4. SmallData Analysis to Cube Production

SmallDataAna is a python modules to help with the analysis of the smallData. It is also integrated with a sister module (SmallDataAna_psana) that can be used to set up the "userData" in the smallData file.

Starting the analysis

If you are working in your experiments "smallData" directory (/reg/d/psdm/xxx/yyyy/results/smalldata_tools/ with xxx being the hutch and yyy the experiment name), you start the analysis session using ./examples/runSmallDataAna -r <#>

This will start an ipython session where you can play with the data. An alternative approach is to use jupyter notebooks.
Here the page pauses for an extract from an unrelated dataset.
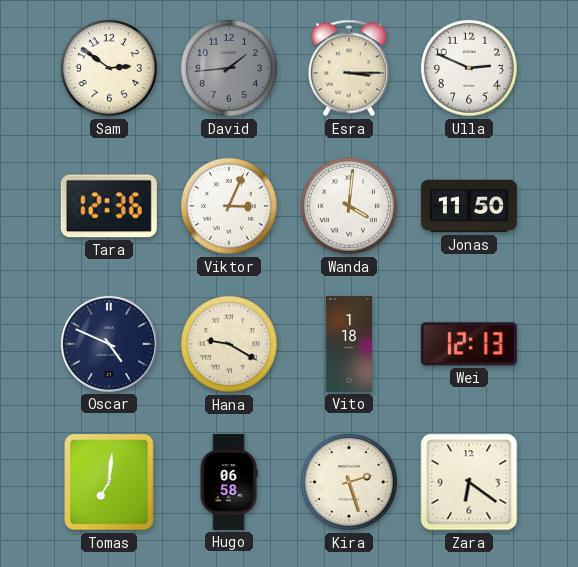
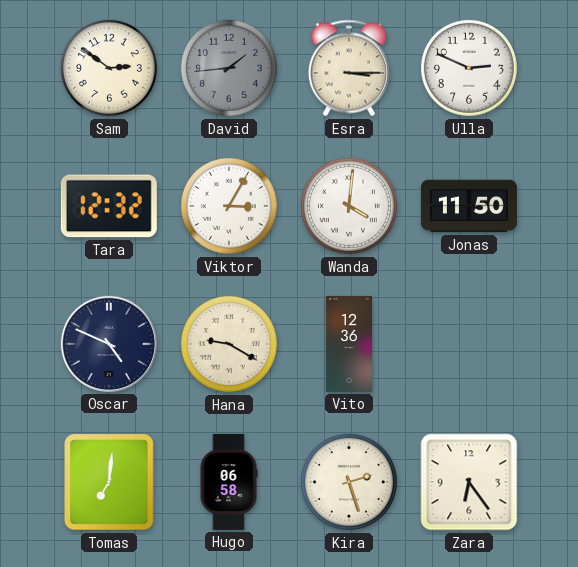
Tara: 12:36 -> 12:32
Viktor: 3:04 -> 3:05
Vito: 1:18 -> 12:36
Wei: 12:13 -> none
Zara: 6:21 -> 6:24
Several examples can be found in the small data_tools/examples directory.

If you are not on a LCLS machine and/or have not set up the analysis release, this code should also work with limited functionality (i.e. you CANNOT look at data that is not in your smallData file). This will need to be tested, please contact Silke if you'd like to use this and it did not just work.

Description of the SmallDataAna design

SmallDataAna is initialized with a datasource. Typically this is a "smallData" hdf5 file, but it can also be a REDIS database for feedback during an ongoing run. A dictionary is filled with keys corresponding to all available data fields. The data in the dictionary includes the shape of the data, where the data originates from and if this data is available onDisk or in memory.

xrData

1-d data in the smallData file is loaded into an xArray object upon initialization. Other fields can be added to the xArray object by requesting them, e.g. by calling ana.getVar(varname). This should be invisible to the user, but if you look at the keys of the xrData object, you will see the in-memory list. This object allows to you use all the python tools that come with xArray/pandas.

user added data

The underlying xArray makes adding user data simple. You can either use ana.addVar(name='newVar', data=[]) or you can use function xArray assign on xrData. Upon exiting the ipython session/the notebook, the new data is saved as a netcdf file which will be loaded into the xrData object when you start analyzing this dataset again.

Selection/ Event Filters

The SmallDataAna module contains a list of "Selections". Each selection has a name and a set of filter/cuts and create a sub-dataset by rejecting shots that fail one or more of the selection cuts. These selection can be applied to plots of variables,of the scan data or for the definition of a "cube". It is described in more detail in SmallDataAna - Filters/Event Selection.

Binned data

To e.g. plot a scan, you need to bin the data in a given variable. This is what "cube" does. The Cube-object contains information about how the dataset should be binned, in particular which event selection should be used, which variable to bin in and what bins to use. It also contains a list of variables that should be binned. The standard deviation of the binned data is also saved. Using SmallDataAna_psana, you can also add data that is only in the xtc file: this is described in 4. Binned Data Production.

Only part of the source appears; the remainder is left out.